(TASK TO COMPLETE): Search the data below for the string "Президент" and copy all lines where it shows up.

Saved data entries
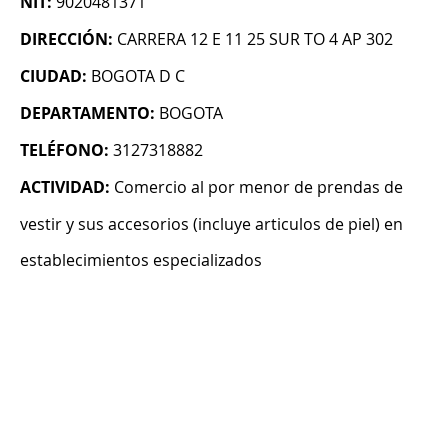
NIT:
9020481371
DIRECCIÓN:
CARRERA 12 E 11 25 SUR TO 4 AP 302
CIUDAD:
BOGOTA D C
DEPARTAMENTO:
BOGOTA
TELÉFONO:
3127318882
ACTIVIDAD:
Comercio al por menor de prendas de
vestir y sus accesorios (incluye articulos de piel) en
establecimientos especializados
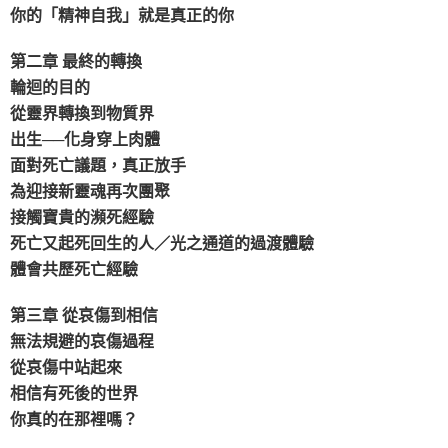
你的「精神自我」就是真正的你
第二章 最終的轉換
輪迴的目的
從靈界轉換到物質界
出生──化身穿上肉體
面對死亡議題，真正放手
為迎接新靈魂再次團聚
接觸寶貴的瀕死經驗
死亡又起死回生的人／光之通道的過渡體驗
體會共歷死亡經驗
第三章 從哀傷到相信
無法規避的哀傷過程
從哀傷中站起來
相信有死後的世界
你真的在那裡嗎？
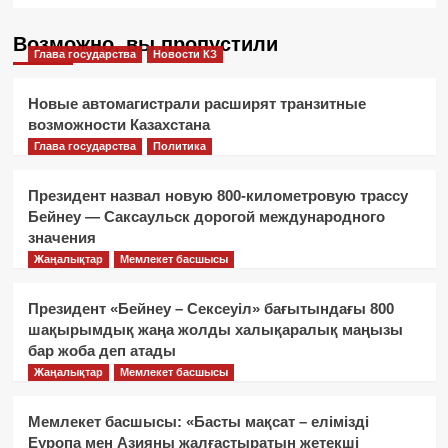
Возможно, вы пропустили
Глава государства
Новости КЗ
Новые автомагистрали расширят транзитные
возможности Казахстана
Глава государства
Политика
Президент назвал новую 800-километровую трассу
Бейнеу — Саксаульск дорогой международного
значения
Жаңалықтар
Мемлекет басшысы
Президент «Бейнеу – Сексеуіл» бағытындағы 800
шақырымдық жаңа жолды халықаралық маңызы
бар жоба деп атады
Жаңалықтар
Мемлекет басшысы
Мемлекет басшысы: «Басты мақсат – елімізді
Еуропа мен Азияны жалғастыратын жетекші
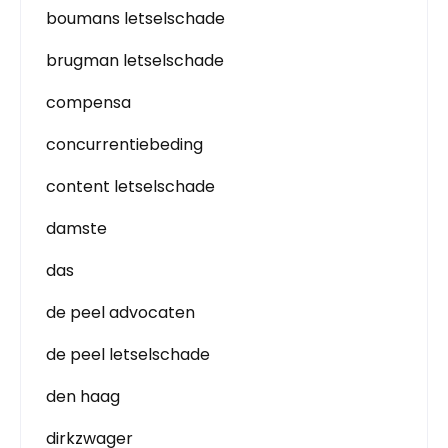
boumans letselschade
brugman letselschade
compensa
concurrentiebeding
content letselschade
damste
das
de peel advocaten
de peel letselschade
den haag
dirkzwager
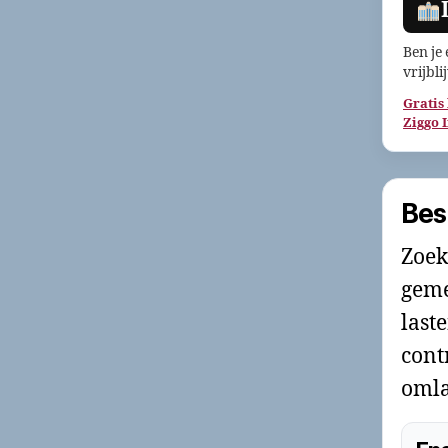
Ben je
vrijbli
Gratis
Ziggo 
Bes
Zoek
geme
last
cont
omla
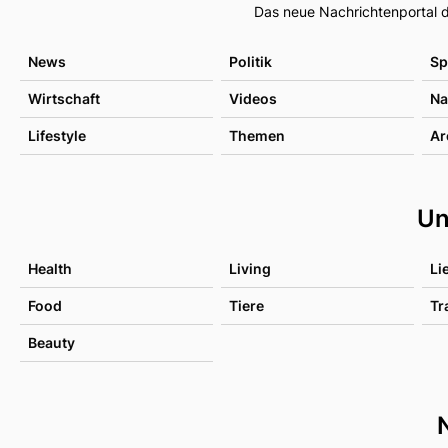
Das neue Nachrichtenportal d
News
Politik
Sp
Wirtschaft
Videos
Na
Lifestyle
Themen
Ar
Un
Health
Living
Li
Food
Tiere
Tr
Beauty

(RESPONSE BOX):
Президент назвал новую 800-километровую трассу
Президент «Бейнеу – Сексеуіл» бағытындағы 800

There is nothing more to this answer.